Pleasure in Private
Hi Reader.
Completely fogged-in this morning. A total white-out out there. It’s so cool. Ghostly, foggy, but not quiet. The birdsongs seem to be almost amplified when you can’t see anything.
I’m reading Seneca’s Letters on Ethics which turns out to be pretty entertaining:
”Envy you will escape if you don’t force yourself on people’s attention, if you don’t brag about your possessions, and if you learn to take pleasure in private.”
Funny how envy seems to have become the goal, ever since the advent of sharing all manner of our private lives in a very public way: here is my dog, here is my living room, here is my table that is set for company. Here is my new haircut, here is my family on vacation, here is my bloodied arm after my injury.
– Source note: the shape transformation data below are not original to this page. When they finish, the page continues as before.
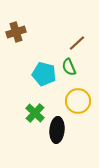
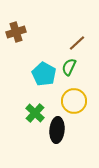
green semicircle: rotated 48 degrees clockwise
cyan pentagon: rotated 15 degrees clockwise
yellow circle: moved 4 px left
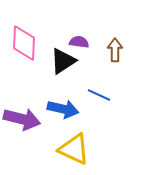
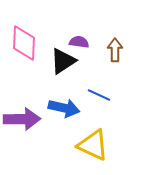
blue arrow: moved 1 px right, 1 px up
purple arrow: rotated 15 degrees counterclockwise
yellow triangle: moved 19 px right, 4 px up
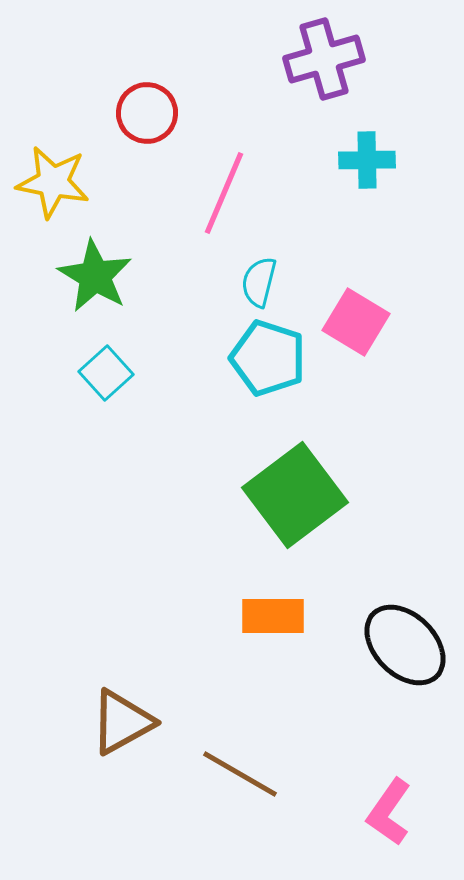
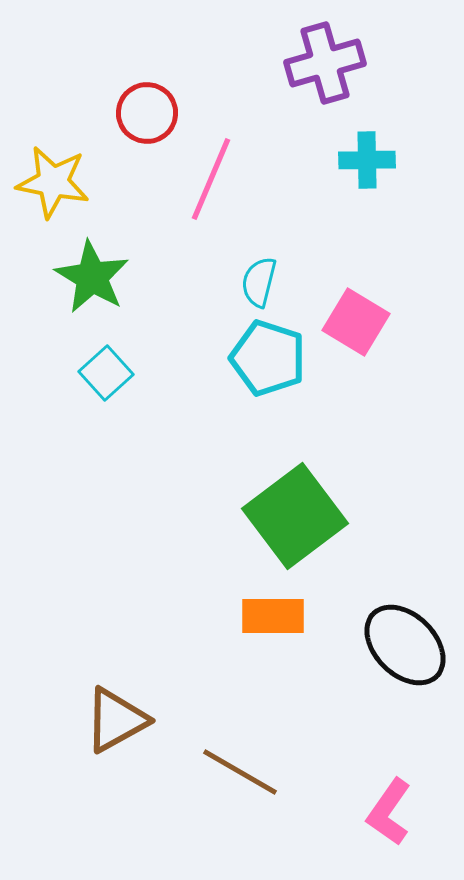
purple cross: moved 1 px right, 4 px down
pink line: moved 13 px left, 14 px up
green star: moved 3 px left, 1 px down
green square: moved 21 px down
brown triangle: moved 6 px left, 2 px up
brown line: moved 2 px up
Here is what I think. Here is what I think is funny. Here is something clever that someone said, here is a recipe for toothpaste, here is my view.
It’s fascinating how we dish up pretty much everything in what feels almost like a quest for other people’s envy.
Seems like things got a little turned upside down somewhere along the line, sorry about that Mr. Seneca.
Here’s another good one: “No one is pursued by business. It’s people themselves who go after it and regard being busy as proof that they are well off.”
To think that was written two thousand years before the invention of email.
We’re busy, that’s for sure. But don’t get too worked up about it because there are at least six hundred—in truth I’m making that number up, I’m afraid to look to see how many people are writing on this platform these days—articles right here at Substack telling you it’s OK to just go for a walk or stare out your window or cut your toenails.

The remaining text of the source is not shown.